The exact mechanism of laminitis is still not fully understood.  Fortunately for us, we don't really need to know, we just need to keep the microbes happy so the that unhappy chain of events that lead to founder never get started.  (Also read this blog entry.)

So - keep the farts to the minimum, feed your horse the diet he was designed for.  Low sugar/starch and high in fibre please :-)

Important note
If your horse is lacking in energy - before you whack extra carbs into his diet, consider reducing them instead.  Sugar overload is exhausting.  The bacteria in the cecum are disturbed, digestion goes haywire and the horse actually gets deprived of nutrients rather than getting extra.  You may find your horse sleeping more, or standing around with head hanging; maybe with a slightly hungover expression.  If you get any of these, cut the sugar as a first option, give it a few days and then reevaluate.

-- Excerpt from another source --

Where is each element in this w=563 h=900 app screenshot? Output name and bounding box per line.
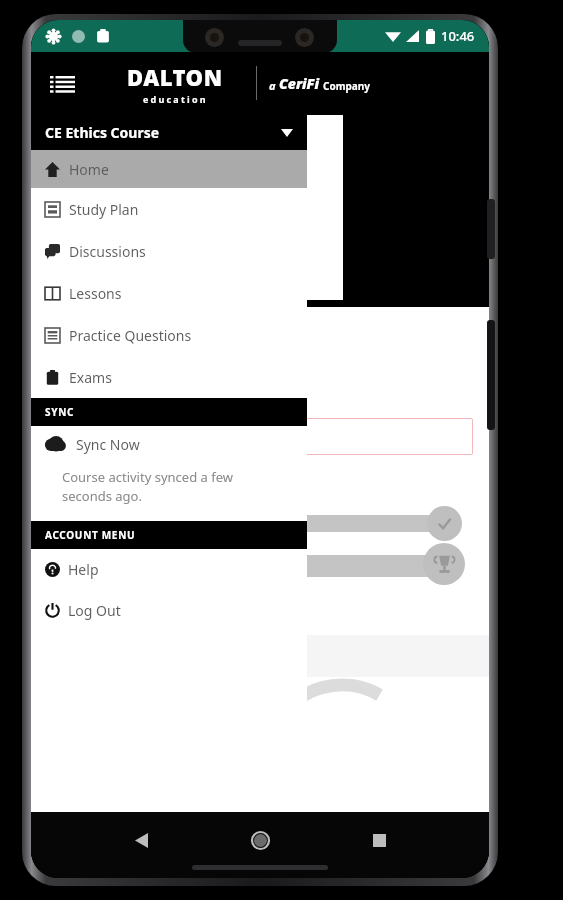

If your horse is losing weight then add safe energy - always fibre first.  If they can't chew another blade then add a low sugar/starch food source such as linseed (flax seed in the US).

Fibre digestion keeps a horse warm too, so you won't need as many (or maybe any) rugs.


Wolfie said...

Two years ago, I would never have thought that I would be interested in farting, but here I am reading your blog! Unique hair gel?? Oh, dear. :-) Interesting post and a good sanity check.

Wally's mum said...

Very interesting blog, I wonder who has the farty horse??

I wish everything I read on LGL and related issues was so easy to understand.

Thanks for blogging on request!

Lucy Priory (ably helped by Sophie) said...

Happy to oblige. Anything else you want covered just let me know - if I can I will blog about it. Lots of farty horses at the moment. Really warm weather for November is not helping. Am I the only person praying for it to get colder?

Anonymous said...

I have a very farty horse...she farts especially when trotting uphills. But we don't have much grass in the pastures. She is fed high quality 2nd or 3rd cut hay and a scoop grain 2x a day. Plus she also gets soy in her grain and a glucosamine supplement. Could the grain be the sugar culprit? (Although she is full of gass, she has never had a hoof/lame problem, and she is also barefoot...knock on wood)

Lucy Priory (ably helped by Sophie) said...

Hiya Anon

Grain is quite a broad term. But 'grain' usually has a lot of starch.

A gassy horse doesn't mean a lame or lami horse. But a lami/LGL horse has an upset gut and is often gassy if that makes any sense?

Feeding to reduce the possibility of gastric upset (and the knock on LGL/lami) has an upside in that it can reduce gas. Bonus! :-)

Gina said...

I really enjoyed this blog post as I have often wondered about the farting. Thanks for sharing!